2. WARUM – Strategische Notwendigkeit
Der Übergang von traditioneller Kontrolle hin zu einer „Value-driven Leadership“ ist keine rein operative Entscheidung, sondern eine Überlebensfrage. Unternehmen, die in alten Mustern verharren, riskieren den Stillstand.
Die Relevanz von TLT im Überblick:
- Lösung des „Agile-Dilemmas“: Viele Führungskräfte scheitern an der Rollenfindung in agilen Teams. Die Konsequenz ist oft fatal: Wer seine neue Rolle nicht findet, wird entweder obsolet, oder das Unternehmen fällt frustriert in starre Wasserfall-Methoden zurück. TLT bietet hier den notwendigen Orientierungsrahmen.
- Effizienz durch Fokus: Mikromanagement ist ein massiver Effizienzkiller. Durch TLT werden Führungskapazitäten für strategische Themen frei, während Teams schneller entscheiden können.
- Resilienz und Anpassungsfähigkeit: Wie flexible Arbeitsmodelle (z.B. „Future way of work“ bei Telenor) zeigen, ermöglicht TLT das Wachstum auch unter extremem Druck. Es verlagert den Fokus davon, wo wir arbeiten, hin zu der Frage, wie wir durch Vertrauen Werte schaffen.

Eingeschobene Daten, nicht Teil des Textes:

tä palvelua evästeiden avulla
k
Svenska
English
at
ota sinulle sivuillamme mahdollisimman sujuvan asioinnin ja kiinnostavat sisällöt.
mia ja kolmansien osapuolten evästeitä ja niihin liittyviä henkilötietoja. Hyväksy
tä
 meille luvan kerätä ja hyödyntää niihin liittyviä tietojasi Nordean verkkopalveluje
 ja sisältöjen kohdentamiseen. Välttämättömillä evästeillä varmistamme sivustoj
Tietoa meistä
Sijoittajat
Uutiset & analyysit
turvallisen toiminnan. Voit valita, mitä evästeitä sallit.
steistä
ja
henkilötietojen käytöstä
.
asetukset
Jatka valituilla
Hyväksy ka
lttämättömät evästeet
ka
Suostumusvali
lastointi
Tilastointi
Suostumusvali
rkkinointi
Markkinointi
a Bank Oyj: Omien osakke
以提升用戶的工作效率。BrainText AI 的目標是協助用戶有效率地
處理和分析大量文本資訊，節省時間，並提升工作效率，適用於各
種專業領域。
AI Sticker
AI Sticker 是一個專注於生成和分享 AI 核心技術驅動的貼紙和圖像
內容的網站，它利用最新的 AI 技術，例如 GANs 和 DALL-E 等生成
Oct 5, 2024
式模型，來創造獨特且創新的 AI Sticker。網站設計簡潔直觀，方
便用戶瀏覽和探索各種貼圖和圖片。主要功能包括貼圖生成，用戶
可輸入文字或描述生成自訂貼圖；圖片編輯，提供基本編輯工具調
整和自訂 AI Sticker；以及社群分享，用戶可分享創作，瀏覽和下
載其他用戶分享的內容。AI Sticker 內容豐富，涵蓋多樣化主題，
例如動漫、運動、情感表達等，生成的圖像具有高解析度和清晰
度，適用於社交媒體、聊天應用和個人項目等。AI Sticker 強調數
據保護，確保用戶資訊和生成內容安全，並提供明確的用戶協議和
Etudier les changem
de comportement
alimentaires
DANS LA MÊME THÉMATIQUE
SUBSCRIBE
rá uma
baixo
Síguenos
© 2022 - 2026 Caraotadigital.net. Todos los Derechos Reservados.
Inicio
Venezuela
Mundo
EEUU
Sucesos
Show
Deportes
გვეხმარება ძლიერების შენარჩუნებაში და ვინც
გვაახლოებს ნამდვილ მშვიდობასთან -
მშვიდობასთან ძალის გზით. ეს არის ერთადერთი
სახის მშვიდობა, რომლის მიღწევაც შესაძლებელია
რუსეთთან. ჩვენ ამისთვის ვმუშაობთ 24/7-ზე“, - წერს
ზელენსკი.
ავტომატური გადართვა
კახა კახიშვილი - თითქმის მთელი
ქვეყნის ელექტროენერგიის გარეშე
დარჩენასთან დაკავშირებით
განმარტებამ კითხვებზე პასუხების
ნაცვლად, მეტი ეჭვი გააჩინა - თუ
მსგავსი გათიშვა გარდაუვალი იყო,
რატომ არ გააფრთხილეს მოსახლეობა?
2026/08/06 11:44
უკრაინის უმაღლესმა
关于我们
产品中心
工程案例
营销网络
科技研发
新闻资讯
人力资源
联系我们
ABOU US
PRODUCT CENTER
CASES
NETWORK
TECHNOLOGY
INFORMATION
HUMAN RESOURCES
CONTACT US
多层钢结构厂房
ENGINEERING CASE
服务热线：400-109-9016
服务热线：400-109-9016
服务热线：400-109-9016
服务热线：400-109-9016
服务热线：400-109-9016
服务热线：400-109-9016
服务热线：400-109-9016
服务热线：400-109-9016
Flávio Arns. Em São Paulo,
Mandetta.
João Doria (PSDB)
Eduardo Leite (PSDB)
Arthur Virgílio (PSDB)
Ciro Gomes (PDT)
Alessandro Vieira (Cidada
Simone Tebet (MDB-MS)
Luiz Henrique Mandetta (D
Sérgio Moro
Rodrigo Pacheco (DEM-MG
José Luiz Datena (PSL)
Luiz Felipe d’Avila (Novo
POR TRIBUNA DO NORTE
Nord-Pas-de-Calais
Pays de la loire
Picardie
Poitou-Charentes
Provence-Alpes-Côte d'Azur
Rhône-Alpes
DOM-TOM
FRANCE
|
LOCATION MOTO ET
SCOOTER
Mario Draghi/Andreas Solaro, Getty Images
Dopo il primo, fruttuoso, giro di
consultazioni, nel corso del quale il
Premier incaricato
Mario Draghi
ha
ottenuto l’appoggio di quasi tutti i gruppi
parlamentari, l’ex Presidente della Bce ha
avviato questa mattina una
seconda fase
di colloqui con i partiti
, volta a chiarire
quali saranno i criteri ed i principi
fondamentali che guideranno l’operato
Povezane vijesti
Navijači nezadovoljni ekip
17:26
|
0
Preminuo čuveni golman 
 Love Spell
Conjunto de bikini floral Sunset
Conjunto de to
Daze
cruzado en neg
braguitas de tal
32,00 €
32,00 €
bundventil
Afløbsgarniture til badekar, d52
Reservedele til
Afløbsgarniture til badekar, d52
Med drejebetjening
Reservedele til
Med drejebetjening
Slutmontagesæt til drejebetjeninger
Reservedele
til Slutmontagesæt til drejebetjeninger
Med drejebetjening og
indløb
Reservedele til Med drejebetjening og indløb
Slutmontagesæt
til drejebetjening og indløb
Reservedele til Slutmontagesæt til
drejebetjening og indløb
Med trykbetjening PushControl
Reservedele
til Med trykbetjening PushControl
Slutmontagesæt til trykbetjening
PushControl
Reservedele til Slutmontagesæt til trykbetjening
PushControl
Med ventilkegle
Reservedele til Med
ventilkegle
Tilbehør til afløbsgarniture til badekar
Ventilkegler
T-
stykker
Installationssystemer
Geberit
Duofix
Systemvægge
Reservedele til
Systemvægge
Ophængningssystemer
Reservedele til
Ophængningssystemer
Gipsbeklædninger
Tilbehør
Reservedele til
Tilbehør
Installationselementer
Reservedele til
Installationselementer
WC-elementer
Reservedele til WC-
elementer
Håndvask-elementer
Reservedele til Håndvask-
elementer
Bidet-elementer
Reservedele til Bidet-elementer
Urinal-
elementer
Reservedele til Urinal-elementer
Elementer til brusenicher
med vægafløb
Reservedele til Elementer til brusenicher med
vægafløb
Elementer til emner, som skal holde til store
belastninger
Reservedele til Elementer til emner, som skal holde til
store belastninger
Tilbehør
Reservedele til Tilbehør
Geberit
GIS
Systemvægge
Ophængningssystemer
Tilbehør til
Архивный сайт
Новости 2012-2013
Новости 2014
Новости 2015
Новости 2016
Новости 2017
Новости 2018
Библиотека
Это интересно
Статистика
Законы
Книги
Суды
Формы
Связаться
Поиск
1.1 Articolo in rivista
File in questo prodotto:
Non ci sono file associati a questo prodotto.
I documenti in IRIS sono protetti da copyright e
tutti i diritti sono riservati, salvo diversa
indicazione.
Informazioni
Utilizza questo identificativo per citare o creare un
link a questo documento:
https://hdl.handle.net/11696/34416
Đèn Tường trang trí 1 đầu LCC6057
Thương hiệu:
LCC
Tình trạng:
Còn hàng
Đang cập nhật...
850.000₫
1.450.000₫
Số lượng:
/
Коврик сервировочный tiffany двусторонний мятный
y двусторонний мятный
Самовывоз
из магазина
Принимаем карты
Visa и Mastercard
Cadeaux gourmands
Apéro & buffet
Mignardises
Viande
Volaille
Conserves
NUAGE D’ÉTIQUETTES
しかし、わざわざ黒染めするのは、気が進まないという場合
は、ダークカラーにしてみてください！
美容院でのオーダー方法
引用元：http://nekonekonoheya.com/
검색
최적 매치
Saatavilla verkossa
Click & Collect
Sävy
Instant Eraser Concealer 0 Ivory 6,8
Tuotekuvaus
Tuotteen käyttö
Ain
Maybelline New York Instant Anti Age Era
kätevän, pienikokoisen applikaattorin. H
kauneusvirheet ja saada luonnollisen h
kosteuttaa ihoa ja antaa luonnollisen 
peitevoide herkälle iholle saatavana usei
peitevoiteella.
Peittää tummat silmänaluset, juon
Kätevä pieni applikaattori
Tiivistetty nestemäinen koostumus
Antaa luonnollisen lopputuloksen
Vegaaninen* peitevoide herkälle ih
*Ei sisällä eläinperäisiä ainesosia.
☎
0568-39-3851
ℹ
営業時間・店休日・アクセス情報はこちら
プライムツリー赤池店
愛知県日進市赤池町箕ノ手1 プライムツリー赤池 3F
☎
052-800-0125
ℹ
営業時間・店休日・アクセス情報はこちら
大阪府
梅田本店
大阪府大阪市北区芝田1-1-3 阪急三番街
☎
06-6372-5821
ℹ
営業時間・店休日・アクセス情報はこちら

Problemlösung: TLT adressiert die Pathologien moderner Führung direkt. Es verhindert die Lähmung durch ein „Loose-Loose-Loose“ (Laissez-faire/Vernachlässigung) ebenso wie die Innovationsfeindlichkeit eines „Tight-Tight-Tight“-Stils (totale Kontrolle). Es ist das Gegenmittel zur Orientierungslosigkeit und zum Motivationsverlust.
3. WAS – Begriffe und Verständnis
3.1 Die drei Phasen der Führung
Jede Komponente des TLT-Modells erfüllt eine spezifische strategische Funktion:
- First Tight (Purpose & Richtung): Die Führungskraft definiert das Ziel und den Sinn („Was“ und „Warum“). Dies erfordert Informationsbeschaffung und das Testen von Strategien, bis die Vision für das Team Sinn ergibt.
- Loose (Vertrauen & Autonomie): Hier erfolgt der operative Rückzug. Die Führungskraft vertraut darauf, dass das Team den besten Weg zur Lösung selbst findet.
- Second Tight (Mutual Learning): Dies ist keine klassische Kontrolle, sondern ein gemeinsamer Abgleich. Hier werden Fakten und Erfahrungen analysiert, um gegenseitig zu lernen und die nächste Iteration zu verbessern.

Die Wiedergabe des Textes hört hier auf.